Solomon's judgment is about how the IND determines who does or does not qualify for residence status. In doing so, the IND assumes the benefit of the doubt, which is quite remarkable in a country where government departments and successive cabinets take distrust as their starting point, as evidenced by the scandal of the benefits affair.
Objectivity
Den Boer ultimately focuses on the objectivity that the IND says it maintains in judging people who apply for residence permits. That means no personal ties are allowed to develop and the various stages of assessment are done by different officials. The established protocols are sacrosanct, and thorough.
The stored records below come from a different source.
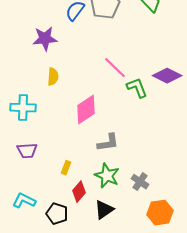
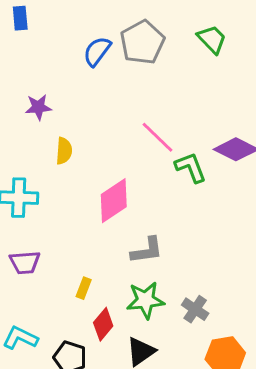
purple star: (45, 39) -> (38, 107), moved, size x0.7
green star: (107, 176) -> (145, 300), turned -30

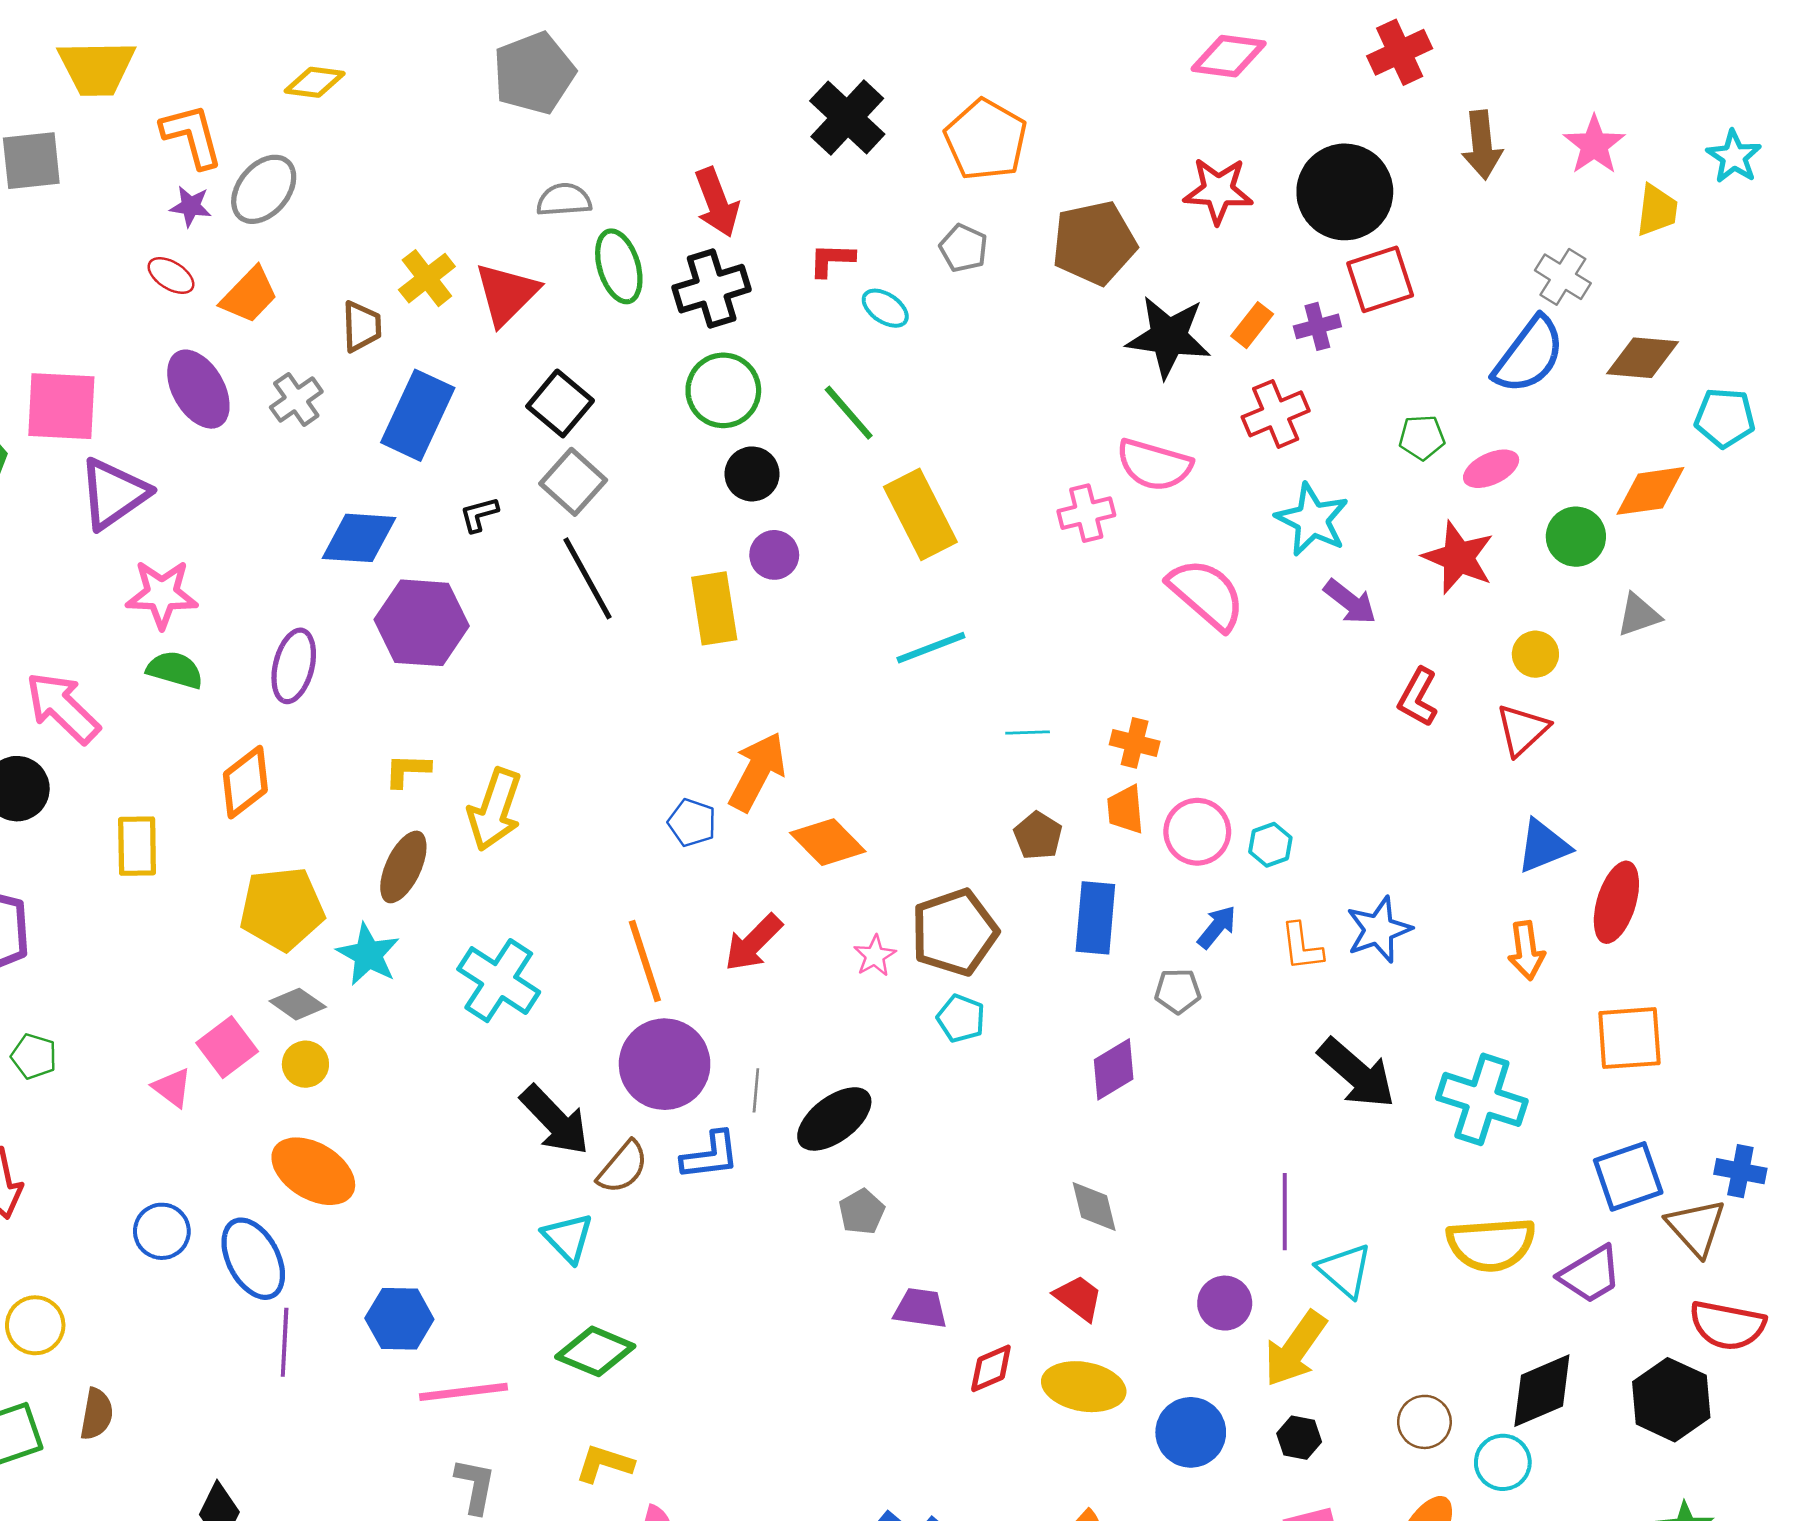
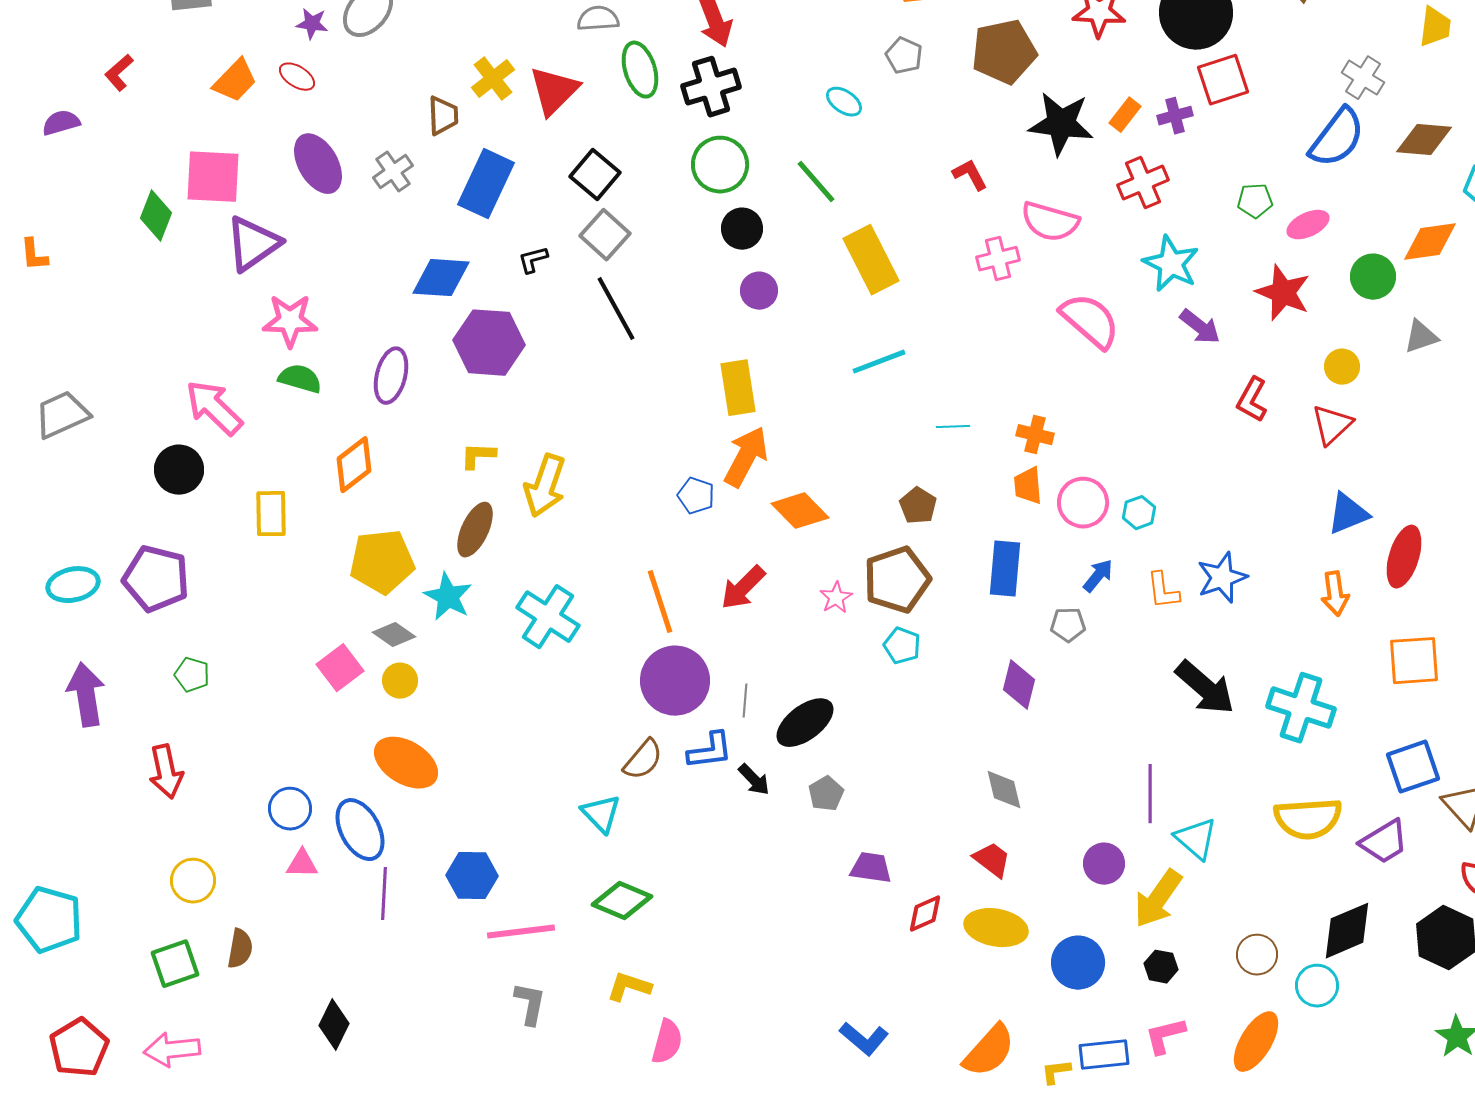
red L-shape: (832, 260) -> (970, 175), moved, turned 60
orange trapezoid: (249, 295) -> (235, 81), moved
yellow rectangle: (714, 608) -> (738, 388), moved
brown pentagon: (1038, 836) -> (918, 506), moved
purple diamond: (1114, 1069) -> (1019, 685), turned -45
pink triangle: (172, 1088) -> (302, 864), moved, turned -36
black arrow: (555, 1120) -> (754, 780), moved, size x0.6

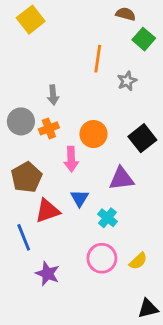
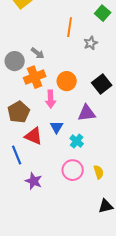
gray arrow: (53, 95) -> (38, 53), turned -48
gray circle: (21, 121) -> (15, 61), moved
orange cross: (49, 128) -> (35, 77), size x1.5
red triangle: (47, 211) -> (34, 136), turned 42
yellow semicircle: (138, 261) -> (99, 172), turned -64

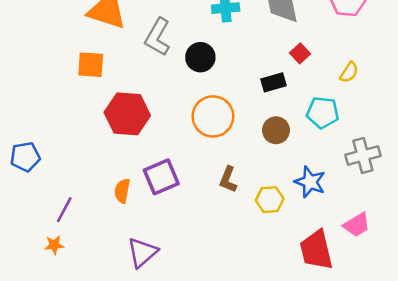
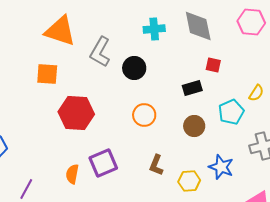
red square: (300, 53) -> (213, 65), turned -35
yellow semicircle: (349, 72) -> (256, 93), moved
cyan pentagon: (323, 113) -> (231, 112), turned -30
orange circle: (213, 116) -> (144, 115), size x0.7

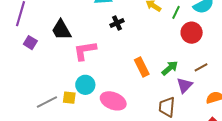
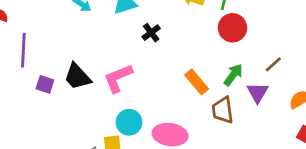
black trapezoid: (61, 30) -> (77, 77), moved
red circle: (192, 33) -> (232, 28), moved
brown trapezoid: (167, 107) -> (223, 110), moved

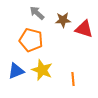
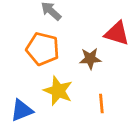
brown star: (63, 20) -> (90, 59), moved
blue triangle: (16, 71) -> (22, 110), moved

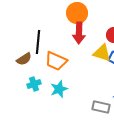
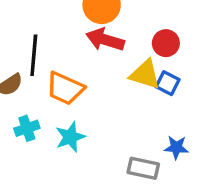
red arrow: (79, 33) -> (105, 40), turned 105

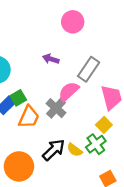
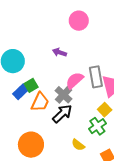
gray rectangle: (89, 69) -> (96, 77), moved, turned -45
black arrow: (54, 150) -> (62, 114), moved
yellow semicircle: (75, 150) -> (78, 145), moved

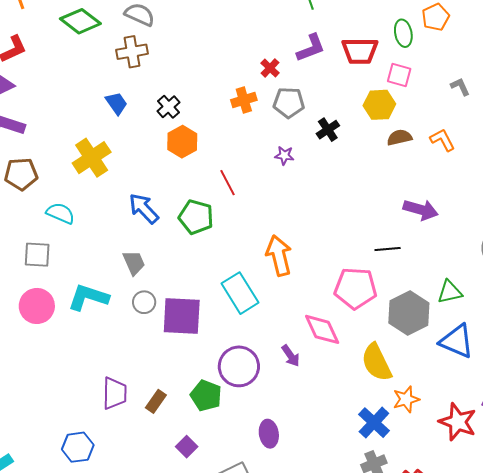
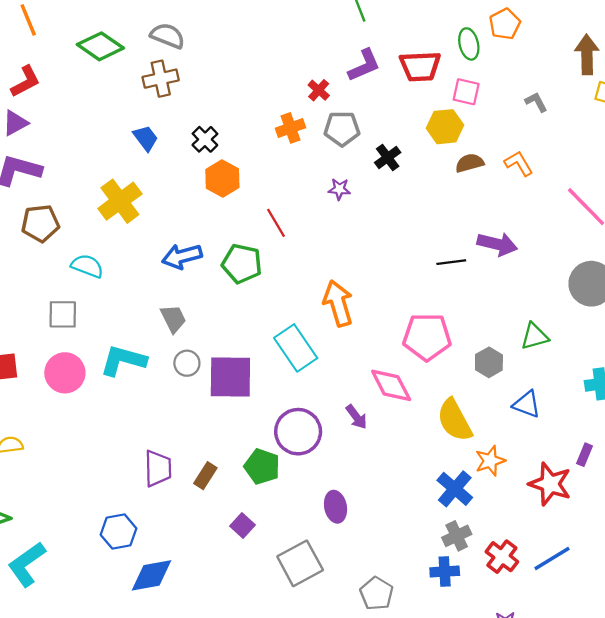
blue arrow: (144, 208) -> (182, 256), turned -60
black line: (388, 249) -> (451, 262), moved
gray hexagon: (409, 313) -> (489, 362), size x0.6
blue triangle: (457, 341) -> (527, 404), moved, size x0.7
And there Ilay den Boer gets to the sensitive point, and the point that is the point of this whole exercise: are these protocols really that value-free, and how much leeway, for better or worse, is there for the decision officer? Ultimately, it is people who make the judgments.
Stumpers
Although, not just 'eventually'. After all, in the beginning there is parliament, and therefore the electorate, i.e. all of us, who determine how objective and humane the civil servant can be. No matter how beautifully they turn out to be able to sing, and no matter how dubious the client's story may sound.
We are all wretches, but some wretches do hold the key to Paradise. Nice that a theatre performance, thanks to journalistic research, can make this vulnerability of our actions clear. It makes you look differently at the text that accompanies that royal motto of arms.